My apologies if I offend but I have already bend offended and insulted by the current choice “GREAT AGAIN”.
The Biomedical Field has been great. It has only been HTM for a fraction of the time the Biomedical field as been in existence. For me to say to make it “GREAT AGAIN” is to say it was damaged since making it HTM.
Also to use the term “GREAT AGAIN” is saying to me that the HTM agrees with the thoughts of the current president of these UNITED STATES, who has a problem with the current court systems and judges which is 1/3 of our government, and he also has shown himself as a racist, sexist and a blatant liar.
Please choose another term like “WE DO MAKE HTM GREAT” or something else, any thing but “GREAT AGAIN”.
When did you see it not be great?
I agree with Matt. Let’s leave the corny political references out of this. We certainly can attempt to be original if nothing else.
I forgot to ask: To what specific period of HTM greatness are we wanting to return? I can see myself supporting this effort but only if the name of the organization is changed.
Whats in a name? sometimes everything sometimes nothing. at this critical juncture for HTM, lets not loose sight of the overall objective. There is no doubt that there is great potential and great need for our nations HTM departments and societies to have a unified voice and vision. Because we truly could be and should be “stronger together”.
A great slogan to rally our nations Biomedical societies to affiliate under a national organization might be:
“HTM, we can be stronger together”
#HTMstrongertogether
for those of us who driven by data.
“HTM – finding strength in numbers”.
And, a more light hearted slogan, “HTM is awesome!, everything is better when we’re part of a team”
I do know that as a Biomed I have said the wrong thing, the wrong way,or at the wrong time, and had a hard fall. But I picked myself up, corrected myself, and kept on taking care of my caregivers.

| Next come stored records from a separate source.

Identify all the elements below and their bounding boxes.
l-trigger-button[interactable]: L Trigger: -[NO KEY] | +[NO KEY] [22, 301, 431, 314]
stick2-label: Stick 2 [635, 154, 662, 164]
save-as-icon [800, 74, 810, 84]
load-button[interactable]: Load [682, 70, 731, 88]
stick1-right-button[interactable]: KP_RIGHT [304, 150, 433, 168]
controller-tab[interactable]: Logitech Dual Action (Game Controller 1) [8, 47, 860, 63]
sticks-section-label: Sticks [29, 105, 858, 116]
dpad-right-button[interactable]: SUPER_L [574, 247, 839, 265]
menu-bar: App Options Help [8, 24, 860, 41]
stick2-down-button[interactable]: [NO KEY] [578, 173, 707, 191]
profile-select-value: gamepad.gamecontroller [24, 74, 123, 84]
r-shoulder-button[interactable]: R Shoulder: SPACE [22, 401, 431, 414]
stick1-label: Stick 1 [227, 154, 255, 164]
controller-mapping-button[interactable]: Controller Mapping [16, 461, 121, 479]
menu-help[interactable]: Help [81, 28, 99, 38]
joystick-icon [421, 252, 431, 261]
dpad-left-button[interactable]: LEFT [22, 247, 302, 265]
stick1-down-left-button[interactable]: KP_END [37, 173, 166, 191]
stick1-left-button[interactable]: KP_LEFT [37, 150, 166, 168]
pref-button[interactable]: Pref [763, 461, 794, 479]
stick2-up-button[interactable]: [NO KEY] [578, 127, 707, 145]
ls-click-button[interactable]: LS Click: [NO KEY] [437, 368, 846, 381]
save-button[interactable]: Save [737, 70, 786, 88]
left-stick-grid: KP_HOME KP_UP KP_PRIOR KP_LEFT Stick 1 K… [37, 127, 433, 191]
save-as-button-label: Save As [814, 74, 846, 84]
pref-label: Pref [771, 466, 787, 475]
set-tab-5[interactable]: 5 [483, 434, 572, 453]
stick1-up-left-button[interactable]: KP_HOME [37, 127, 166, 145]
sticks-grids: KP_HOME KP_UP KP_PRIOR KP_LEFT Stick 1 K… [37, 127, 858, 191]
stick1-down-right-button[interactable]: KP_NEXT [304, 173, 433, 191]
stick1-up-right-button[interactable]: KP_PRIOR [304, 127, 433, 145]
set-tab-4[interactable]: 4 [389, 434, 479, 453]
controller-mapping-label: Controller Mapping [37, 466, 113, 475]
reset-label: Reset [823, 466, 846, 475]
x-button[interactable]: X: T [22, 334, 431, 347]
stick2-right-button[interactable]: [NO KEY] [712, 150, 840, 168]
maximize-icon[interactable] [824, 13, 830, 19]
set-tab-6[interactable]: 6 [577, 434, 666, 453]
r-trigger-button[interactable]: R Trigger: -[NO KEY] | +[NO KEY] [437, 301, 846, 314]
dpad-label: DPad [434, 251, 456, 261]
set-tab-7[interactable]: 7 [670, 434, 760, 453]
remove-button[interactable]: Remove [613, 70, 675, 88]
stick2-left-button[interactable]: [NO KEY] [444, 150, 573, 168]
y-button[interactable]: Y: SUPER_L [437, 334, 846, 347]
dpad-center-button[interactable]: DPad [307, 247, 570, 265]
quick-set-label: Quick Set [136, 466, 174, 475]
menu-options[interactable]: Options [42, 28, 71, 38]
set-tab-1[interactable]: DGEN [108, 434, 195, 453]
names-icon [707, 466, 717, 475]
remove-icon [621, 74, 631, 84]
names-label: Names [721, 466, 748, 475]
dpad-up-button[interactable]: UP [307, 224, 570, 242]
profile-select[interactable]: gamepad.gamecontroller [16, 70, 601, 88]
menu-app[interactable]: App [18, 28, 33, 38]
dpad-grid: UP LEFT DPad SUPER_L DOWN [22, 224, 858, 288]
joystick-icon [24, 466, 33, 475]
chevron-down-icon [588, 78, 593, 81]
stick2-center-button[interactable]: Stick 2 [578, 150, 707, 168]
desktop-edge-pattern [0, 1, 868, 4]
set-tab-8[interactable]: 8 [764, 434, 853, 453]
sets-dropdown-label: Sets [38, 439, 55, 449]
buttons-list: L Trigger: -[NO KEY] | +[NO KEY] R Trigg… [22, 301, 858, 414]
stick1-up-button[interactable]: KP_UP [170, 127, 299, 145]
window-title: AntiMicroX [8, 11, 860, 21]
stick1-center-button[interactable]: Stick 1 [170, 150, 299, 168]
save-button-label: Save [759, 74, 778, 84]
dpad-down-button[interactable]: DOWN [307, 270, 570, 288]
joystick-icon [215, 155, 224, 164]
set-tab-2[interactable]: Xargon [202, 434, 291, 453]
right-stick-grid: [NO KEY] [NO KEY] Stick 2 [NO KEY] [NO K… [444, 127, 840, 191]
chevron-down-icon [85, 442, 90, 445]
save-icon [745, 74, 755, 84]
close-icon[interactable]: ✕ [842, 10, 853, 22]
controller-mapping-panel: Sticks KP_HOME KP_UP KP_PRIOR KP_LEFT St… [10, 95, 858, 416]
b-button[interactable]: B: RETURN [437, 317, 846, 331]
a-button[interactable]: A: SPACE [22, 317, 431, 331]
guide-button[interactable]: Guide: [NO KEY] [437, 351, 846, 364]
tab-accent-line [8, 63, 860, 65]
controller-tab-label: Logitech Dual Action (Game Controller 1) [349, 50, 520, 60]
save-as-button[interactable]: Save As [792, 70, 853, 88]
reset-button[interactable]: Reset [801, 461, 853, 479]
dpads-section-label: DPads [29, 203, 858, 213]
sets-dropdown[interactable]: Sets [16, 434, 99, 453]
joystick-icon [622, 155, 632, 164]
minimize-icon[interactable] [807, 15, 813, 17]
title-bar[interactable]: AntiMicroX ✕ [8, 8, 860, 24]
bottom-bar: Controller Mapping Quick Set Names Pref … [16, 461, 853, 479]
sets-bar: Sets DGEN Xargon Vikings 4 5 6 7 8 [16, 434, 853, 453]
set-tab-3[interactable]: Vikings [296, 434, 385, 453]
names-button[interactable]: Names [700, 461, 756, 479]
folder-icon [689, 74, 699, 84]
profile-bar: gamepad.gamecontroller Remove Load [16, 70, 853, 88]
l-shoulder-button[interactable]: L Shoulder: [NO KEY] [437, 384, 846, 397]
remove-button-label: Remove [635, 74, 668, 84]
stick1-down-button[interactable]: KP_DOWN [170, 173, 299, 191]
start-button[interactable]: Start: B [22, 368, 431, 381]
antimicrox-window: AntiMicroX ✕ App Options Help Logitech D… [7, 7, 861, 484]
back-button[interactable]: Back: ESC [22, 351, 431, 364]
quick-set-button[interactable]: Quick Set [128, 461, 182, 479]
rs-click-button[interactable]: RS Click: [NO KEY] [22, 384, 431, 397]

I think, HTM needs to find “the right stuff” to “live long and prosper” I think the slogan thing can get worked out and the effort can move forward. IMHO HTM does need the organization Pat Lynch speaks of. consider this:
You don’t need to predict the future. Just choose a future — a good future, a useful future — and make the kind of prediction that will alter human emotions and reactions in such a way that the future you predicted will be brought about. Better to make a good future than predict a bad one.